The story actually began last week, with Mary of Bethany’s prophetic anointing of Jesus, her actions signaling where God was in that tender moment, caring for the Son as Jesus prepared to make his final journey. Today we tell more of that story in two parts, beginning with a joyous parade in which the voice of God rises up from those who have been silenced and ignored, so powerful that even those religious authorities couldn’t shut them up, lest God make even the stones sing.
We skip today the part where the crowd invades the Temple, turning over tables in God’s protest of the blasphemy of ripping off the faithful poor as they tried to worship God.

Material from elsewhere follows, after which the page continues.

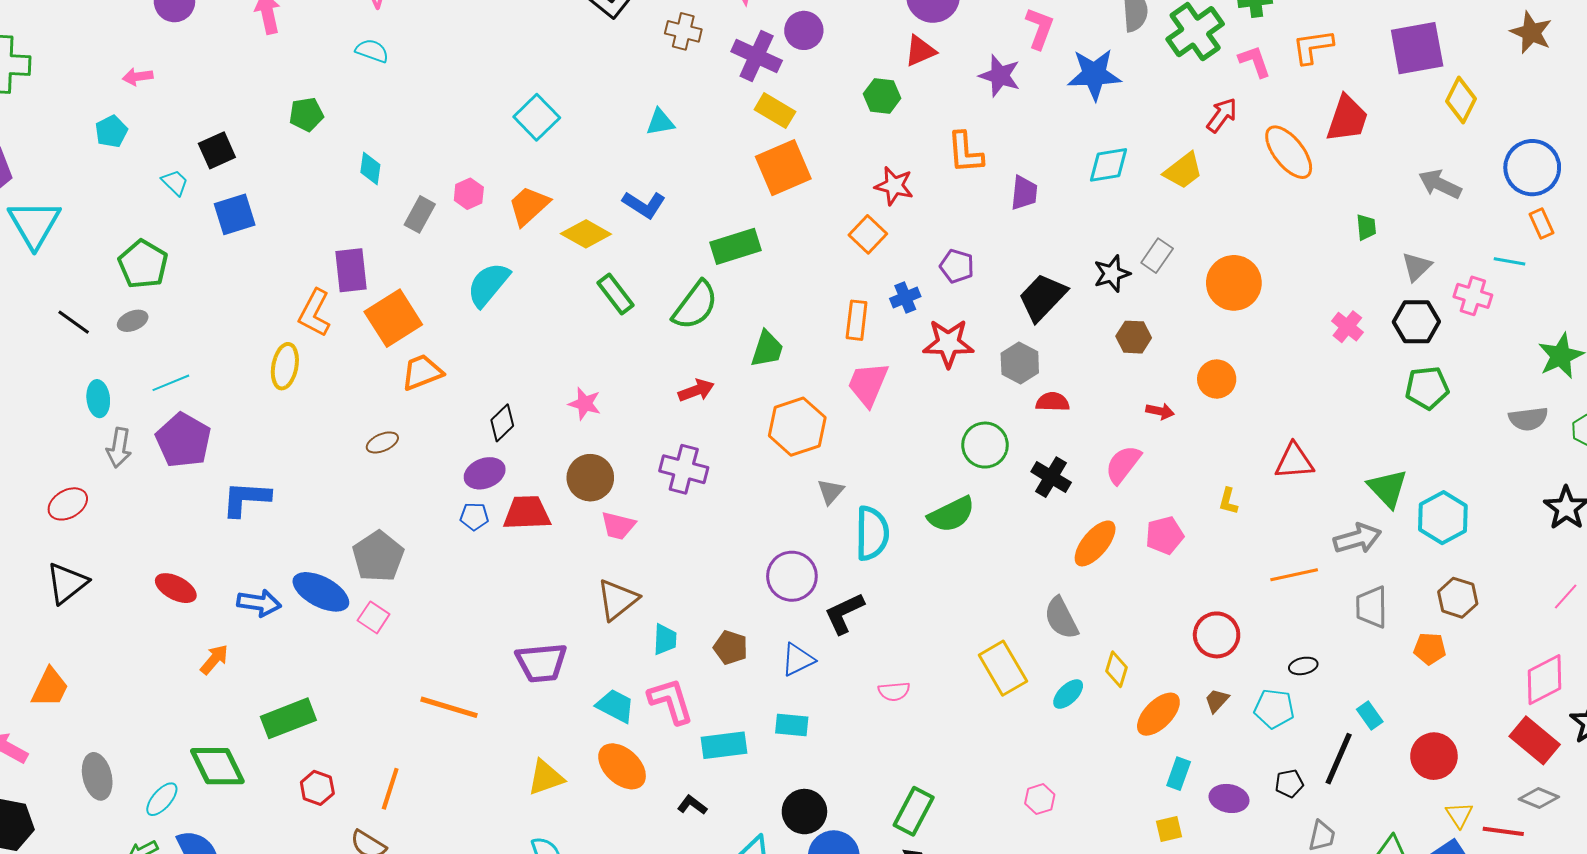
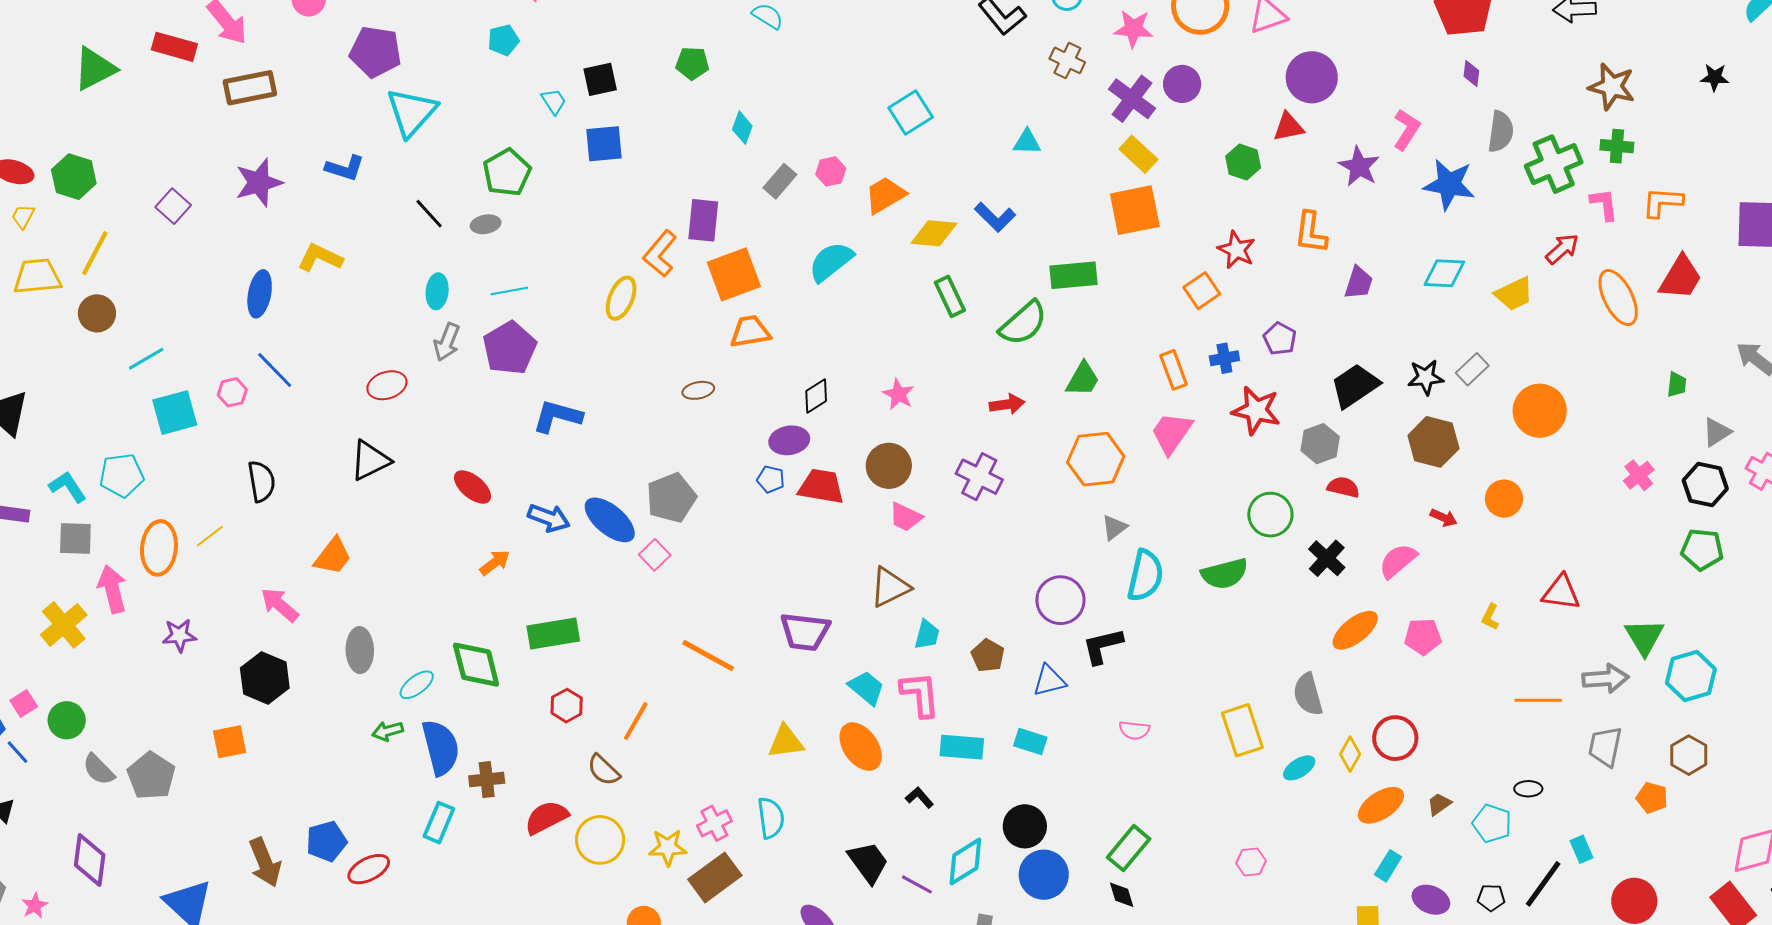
yellow diamond: (586, 234) -> (934, 233), turned -36
orange rectangle: (857, 320) -> (1174, 370), turned -39
brown hexagon: (1134, 337) -> (1433, 442), size x1.5
red circle: (1217, 635) -> (1395, 738), moved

That bit of activism is what draws the attention of the Romans, and will end in the story of Jesus’ death we tell today, but not before Jesus shows us where God is: in the forgiveness showered not only upon those with whom he is crucified, but upon those who do the crucifying as well.
That’s not the whole story, of course—don’t forget the middle. On Thursday we tell the story of the night before Jesus died, when God was in the holy meal that is the pledge of God’s love for us, and in the holy act of service that is our pledge of love for all, and in the holy watch through the night with our friend as we wait for Good Friday’s dawn.
On Friday again we tell the story of that fateful day, when the power of evil seemed for a moment to win, as the Just One stood before the unjust, as all his friends, save three, deserted him in his hour of need. Where God was then is sometimes hard to see, though perhaps it was in God’s refusal to destroy what God had so lovingly made, even as it destroyed the Just One.
Which brings us to Saturday, when we gather in the tombs at night, following the faithful women who hoped to anoint the Anointed One, there to discover what God had known all along, that no shadow can overcome the brightness of God, a God who is present through both light and darkness. And so in darkness we tell the whole story again from the beginning of where God has been all along, until we get to the end, which is actually the new beginning, the story of living always where God is, in life that death cannot overcome.
And so we gather today, to tell the story again, starting at the beginning, and staying for the middle, all the way to the end, not just by reading it but by living it: to join the parade of palms and praise today, and to shout with the crowd that wants Jesus dead, to eat with Jesus one last time on Thursday night, and to practice with him the humble service he came to reveal, and to sit up with him in his terror until it becomes too much, to return on Friday before it is too late to accompany Jesus as he dies, to gather at his grave on Saturday night to mourn him, until we are surprised by the new thing God has done on Sunday.
This is Holy Week, when we make present the story we live by, so that we can learn again just how to see where God is in all this, by remembering where God has been and always will be: with us through the same moments of joy, sorrow, service, care, waiting, watching, never failing to be with us to show us the way, never failing to draw new life out of what seems like loss. As we remember this story in word and action this week so may we also discover that God is always wherever we are, whenever we tell this story.